The next step was to build a 2 foot wall with windows that would go on top of the back wall. This really too us 2 days to fully complete (but lets call it all of day 5). The engineering behind this little wall was the most complex part of the build yet.
We decided that the best way to go about this was to build the small wall in 2 parts on the ground then lift it up into place above the rear wall. We also decided that these 2 sections should be almost fully constructed before we get it mounted up top. The windows, and sub-siding had to be installed to the wall frame prior to lifting it into place. This meant that the wall would be heavier but it would save us from attempting to finish it 12 feet in the air and in a very tight space against the garage.
I chose to go with two 15 by 31 inch “hopper” windows to optimize space while allowing for as much light as possible over the top of the garage. I also have the ability to open these windows should I ever choose to.
Once we constructed each of the 2 wall sections with their windows and sub-siding attached we lifted them up into place. It was pretty serious challenge but we took our time and made sure we got them up there in the safest way possible considering the situation. Once in place we secured them to the top plate of the wall with a liberal amount of 3 inch deck screws and nails. Then finished it off with four 4 inch lug bolts drilled through the top plate and tightened down with washers and nuts. The goal is to get this second level wall to act as one with the wall below.
A little rain shouldn’t stop us…
At this point we still had some daylight left in the day, though off in the distance we could see dark sky. The forecast called for showers at about 2:30 and it was about 1:45. I figured we could get the sub-siding (which consists of 1/2 inch particle plywood) attached to the walls and then call it a day. A little rain shouldn’t stop us from getting that done.

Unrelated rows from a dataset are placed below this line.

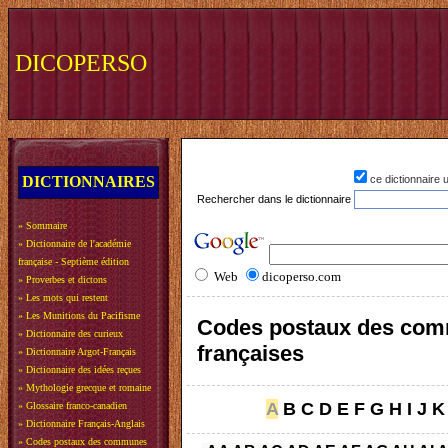
DICOPERSO
DICTIONNAIRES
ce dictionnaire
Rechercher dans le dictionnaire
»
Sommaire
»
Dictionnaire de l'académie
française - Septième édition
Web
dicoperso.com
»
Proverbes et dictons
»
Les mots qui restent
»
Les Munitions du Pacifisme
Codes postaux des co
»
Dictionnaire des curieux
françaises
»
Dictionnaire Argot-Français
»
Dictionnaire des idées reçues
»
Mythologie grecque et romaine
A
B
C
D
E
F
G
H
I
J
K
»
Glossaire franco-canadien
»
Dictionnaire Français-Anglais
»
Codes postaux des communes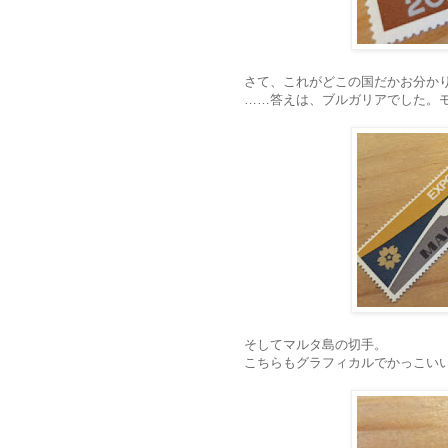
さて、これがどこの国だかお分か
……答えは、ブルガリアでした。
そしてマルタ島の切手。
こちらもグラフィカルでかっこい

So, if you are unfamiliar with building walls you may not be aware that the frame of a wall is very unstable and highly susceptible to racking until you get some kind of siding and/or drywall hung on it. Even if you have 4 walls the entire structure can rack and lean without something to tie all the corners together. To remedy this while you work on getting everything built you can nail or screw a stud from one corner of the wall to the opposite corner. This prevents the wall from racking (becoming un-square) and possibly falling over.
To begin hanging the plywood to the walls we had to take off our braces which keep the walls from racking. At this point we have a sheet of 4 by 8 foot plywood in our hands as we hold it up against one of the walls to position it for hanging. The sky is suddenly much darker and my Dad is worried about his tools getting wet if it begins to rain. So we stop for a moment and he starts packing up and walking power tools to his car in the front of the house.
Oh shit, panic mode.
Thats when it came in. No, not the rain, but the wind. A sudden 50mph gust came roaring in. To the terrifying sound of nails and wood creaking under stress the structure violently leaned over about a foot. Oh shit, panic mode as I was thinking “I am about to lose all progress on this in a matter of seconds.” The wind was only going to continue to pound the walls back and fourth until they collapse.
My Father came running back to attempt to hold the walls (which was pretty futile) while I would run back and fourth from his car out front and back to the shed in the back yard. The tools needed to just screw or hammer a brace to the walls were packed away making the ordeal feel like an eternity. After nearly having a heart attack from sprinting back and fourth and freaking out about the near catastrophic disaster we encountered we had some braces in place.